Festive closure

We will close at 5pm on Tuesday 24 December 2024 and reopen at 9am Friday 3 January 2025. You can still submit complaints through our online form, but we won't respond until we reopen.

Decision Report 201303143

  • Case ref:
    201303143
  • Date:
    November 2014
  • Body:
    Greater Glasgow and Clyde NHS Board
  • Sector:
    Health
  • Outcome:
    Upheld, recommendations
  • Subject:
    clinical treatment / diagnosis

Summary

Mrs C complained about the care and treatment of her late husband (Mr C). Mr C was diagnosed with lung cancer and over a five-month period had six appointments with five different consultants. At most of the appointments, which were at both the Beatson Cancer Centre and Royal Alexandra Hospital, Mr and Mrs C had to wait around one and a half hours beyond the appointment time, which was extremely stressful for them. Mr and Mrs C also attended one of the appointments expecting to receive the results of a scan. However, this was not available until 17 days after it was taken, when Mr C began to develop increasing weakness in his legs. He was admitted to hospital the following day and developed complete paralysis of his legs and lack of sensation up to his abdomen. The cancer was found to have spread to his spine, leading to spinal cord compression, and Mr C died shortly after. Mrs C complained that if the results of the scan been available earlier, there might have been a better outcome for her husband, had treatment been administered sooner.

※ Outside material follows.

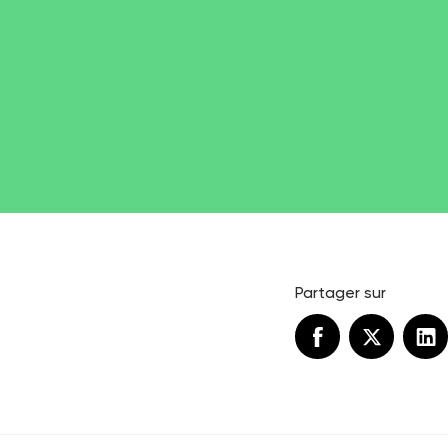
Partager sur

After taking independent advice on Mr C's case from two of our medical advisers, we found that there was a delay in making the scan available, and that the radiologist failed to flag the risk of spinal cord compression when reporting the scan. While there was only a slight possibility that earlier information would have meant that the outcome would have been different for Mr C, these failings led to a significant personal injustice as the delay caused a great deal of distress and there was a missed potential opportunity to diagnose and treat Mr C's spinal compression earlier. We also found an error in the reporting of a previous scan, which might have affected treatment decisions relating to Mr C's pain. Finally, in relation to Mrs C's complaint about the board's appointment handling, we found that there was a lack of continuity of care because of poor record-keeping and the involvement of multiple consultants. This adversely affected the information available to the consultant at each appointment, potentially impacted on Mr C's care and was particularly distressing for both Mr and Mrs C, given the ongoing situation.

Recommendations

We recommended that the board:

  • take account of our medical adviser's comments about reviewing report turnaround times and reporting radiology errors, and provide us with evidence on how they intend to avoid a recurrence;
  • provide evidence that multi-disciplinary team meetings play a role in the management of patients with lung cancer, in line with the relevant guidelines;
  • raise the failures our investigation identified with relevant staff, and ensure it forms part of their annual appraisal;
  • provide us with evidence on how they intend to avoid a recurrence of the failures that our investigation identified in the complaint about appointment handling; and
  • apologise to Mrs C for the failures our investigation identified.